Linear systems of equations like these can also be written in matrix form

\[ \begin{aligned} \begin{pmatrix} \frac{\mathrm{d}n_1}{\mathrm{d}t} \\ \frac{\mathrm{d}n_2}{\mathrm{d}t} \end{pmatrix} &= \begin{pmatrix} b_1 - d_1 - m_{21} & m_{12} \\ m_{21} & b_2 - d_2 - m_{12} \end{pmatrix} \begin{pmatrix} n_1 \\ n_2 \end{pmatrix} + \begin{pmatrix} m_1 \\ m_2 \end{pmatrix}\\ \frac{\mathrm{d}\vec{n}}{\mathrm{d}t} &= \mathbf{M}\vec{n} + \vec{m} \end{aligned} \]

Not only is this a nice compact expression, there are rules of linear algebra that can help us conveniently solve this (and any other) set of linear equations.

Let's get to know these rules.

2.Vectors


Vectors are lists of elements (elements being numbers, parameters, functions, or variables).

A column vector has elements arranged from top to bottom

\[ \begin{equation*} \begin{pmatrix} 5 \\ 2 \end{pmatrix}, \begin{pmatrix} 1 \\ 5 \\ 9 \\ 7 \end{pmatrix}, \begin{pmatrix} x \\ y \end{pmatrix}, \begin{pmatrix} x \\ y \\ z \end{pmatrix}, \begin{pmatrix} x_1 \\ x_2 \\ \vdots \\ x_n \end{pmatrix} \end{equation*} \]

A row vector has elements arranged from left to right

\[ \begin{pmatrix}5 & 2\end{pmatrix}, \begin{pmatrix} 1 & 5 & 9 & 7\end{pmatrix}, \begin{pmatrix} x & y \end{pmatrix}, \begin{pmatrix} x & y & z\end{pmatrix}, \begin{pmatrix} x_1 & x_2 & \cdots & x_n \end{pmatrix} \]

Transposing a vector switches it from a row vector to a column vector or vice-versa,

\[ \begin{equation*} \begin{pmatrix} a \\ b \\ c \end{pmatrix}^\intercal = \begin{pmatrix} a & b & c \end{pmatrix} \end{equation*} \]
\[ \begin{equation*} \begin{pmatrix} a & b & c \end{pmatrix} \end{equation*}^\intercal = \begin{pmatrix} a \\ b \\ c \end{pmatrix} \]

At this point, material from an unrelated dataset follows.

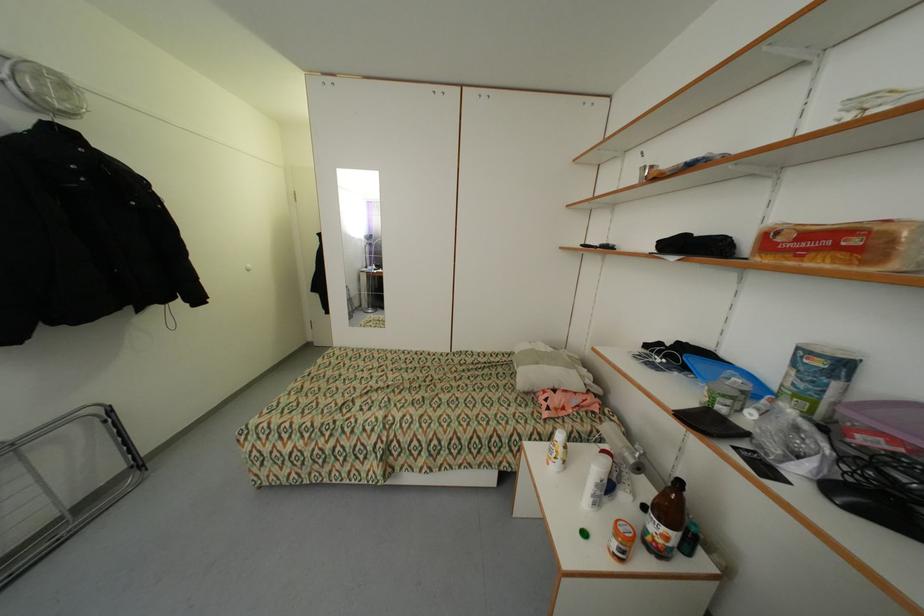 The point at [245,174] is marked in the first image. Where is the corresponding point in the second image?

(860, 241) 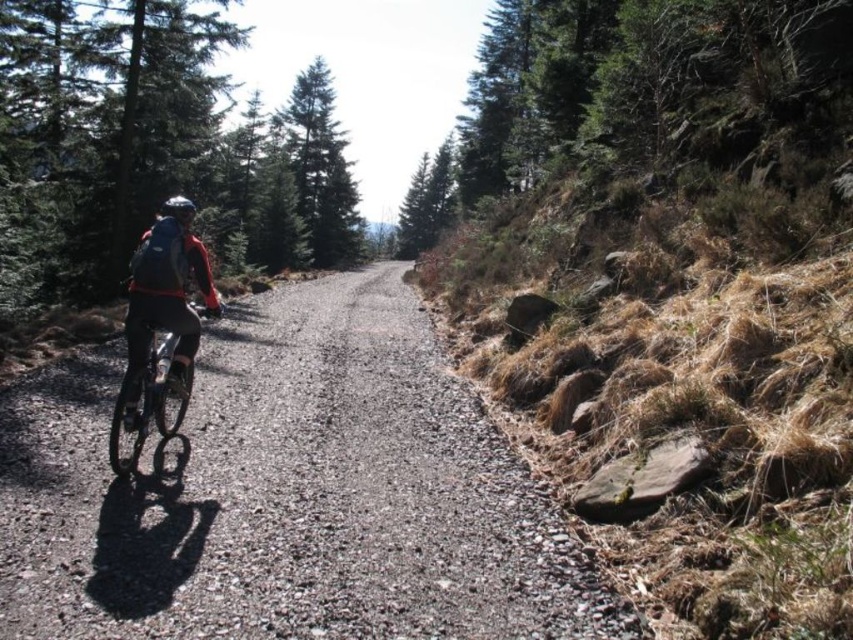 You are a cyclist planning to ride from the shiny metallic bicycle at left to the green matte evergreen tree at center. The path is narrow and has loose gravel. If your bicycle can safely navigate paths narrower than 2 meters, can you reach the tree without dismounting?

We will indicate vectors by placing an arrow on top of the symbol

\[ \vec{x} = \begin{pmatrix} x_1 & x_2 & \cdots & x_n \end{pmatrix} \]

The number of elements in the vector indicates its dimension, \(n\).

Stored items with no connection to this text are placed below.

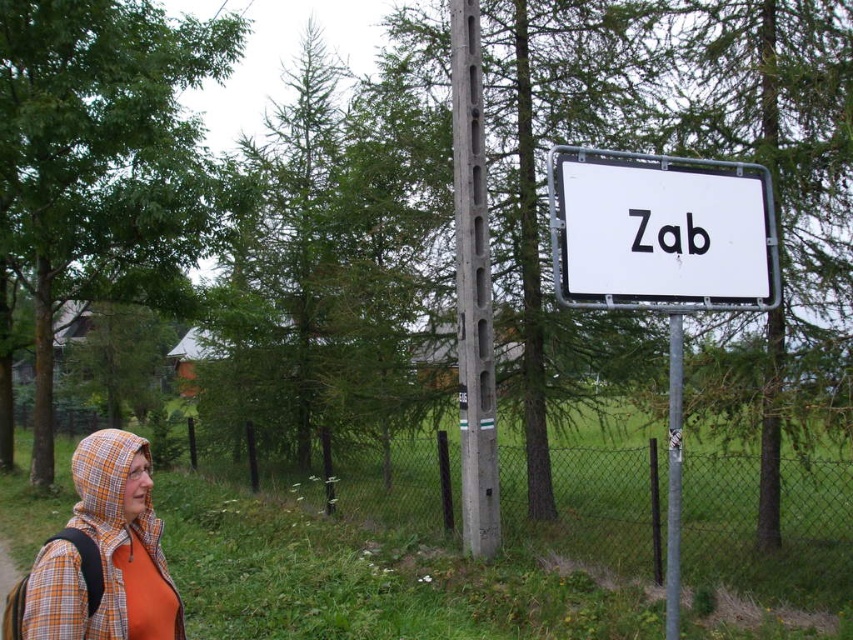 Which is in front, point (709, 288) or point (120, 554)?

Point (120, 554)

Who is more distant from viewer, (706,170) or (33,592)?

Point (706,170)

This screenshot has width=853, height=640. I want to click on white plastic sign at center, so click(660, 230).

Does white metal sign at center right have a smaller size compared to white plastic sign at center?

Actually, white metal sign at center right might be larger than white plastic sign at center.

This screenshot has height=640, width=853. Identify the location of white metal sign at center right. (662, 259).

What do you see at coordinates (662, 259) in the screenshot? I see `white metal sign at center right` at bounding box center [662, 259].

Can you confirm if white metal sign at center right is thinner than orange plaid hood at left?

Incorrect, white metal sign at center right's width is not less than orange plaid hood at left's.

Is point (640, 216) closer to viewer compared to point (144, 616)?

No, it is behind (144, 616).

Find the location of a particular element. The height and width of the screenshot is (640, 853). white metal sign at center right is located at coordinates (662, 259). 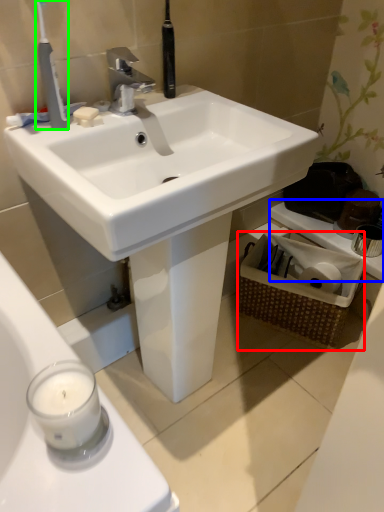 Question: Which object is the closest to the basket (highlighted by a red box)? Choose among these: counter top (highlighted by a blue box) or toothbrush (highlighted by a green box).

Choices:
 (A) counter top
 (B) toothbrush

Answer: (A)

For example, the row vector \(\begin{pmatrix}x & y\end{pmatrix}\) has dimension \(n=2\).

You can represent a vector of dimension \(n\) as an arrow in \(n\) dimensions, connecting the origin with a point whose coordinates are given by elements in the vector. For example, the vector \(\vec{v} = \begin{pmatrix} 1\\2\end{pmatrix}\) can be depicted as below.

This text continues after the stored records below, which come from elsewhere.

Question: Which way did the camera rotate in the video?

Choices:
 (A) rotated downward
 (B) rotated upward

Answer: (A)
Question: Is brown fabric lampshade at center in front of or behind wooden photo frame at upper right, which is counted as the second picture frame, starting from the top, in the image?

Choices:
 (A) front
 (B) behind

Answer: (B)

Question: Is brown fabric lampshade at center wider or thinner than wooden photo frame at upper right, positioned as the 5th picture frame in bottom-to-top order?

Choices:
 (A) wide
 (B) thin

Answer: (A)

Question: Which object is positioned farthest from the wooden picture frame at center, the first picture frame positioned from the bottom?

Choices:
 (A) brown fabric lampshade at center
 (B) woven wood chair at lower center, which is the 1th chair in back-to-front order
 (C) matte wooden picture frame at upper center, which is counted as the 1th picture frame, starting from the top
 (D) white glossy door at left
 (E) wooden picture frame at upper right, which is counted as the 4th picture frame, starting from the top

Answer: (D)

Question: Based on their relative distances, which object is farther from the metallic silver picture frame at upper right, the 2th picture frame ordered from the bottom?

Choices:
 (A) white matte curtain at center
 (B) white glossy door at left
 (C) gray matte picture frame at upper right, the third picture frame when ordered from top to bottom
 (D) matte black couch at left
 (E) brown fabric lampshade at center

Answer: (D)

import matplotlib.pyplot as plt #import plotting library

plt.arrow(0, 0, #starting x and y values of arrow
          1, 2, #change in x and y 
          head_width=0.1, color='black', length_includes_head=True) #aesthetics
plt.xlim(0,2.5) #set bounds on x axis
plt.ylim(0,2.5) #set bounds on y axis
plt.show()

png

3. Matrices


An \(m \times n\) matrix has \(m\) rows and \(n\) columns (a vector can be seen as a special case, where either \(m\) or \(n\) is 1)

\[ \begin{equation*} \begin{pmatrix} x_{11} & x_{12} & \cdots & x_{1n}\\ x_{21} & x_{22} & \cdots & x_{2n}\\ \vdots & \vdots & & \vdots\\ x_{m1} & x_{m2} & \cdots & x_{mn}\\ \end{pmatrix}, \begin{pmatrix} a & b \\ c & d \end{pmatrix}, \begin{pmatrix} 75 & 67 \\ 66 & 34 \\ 12 & 14 \end{pmatrix}, \begin{pmatrix} 1 & 0 & 0 \\ 0 & 1 & 0 \\ 0 & 0 & 1 \end{pmatrix} \end{equation*} \]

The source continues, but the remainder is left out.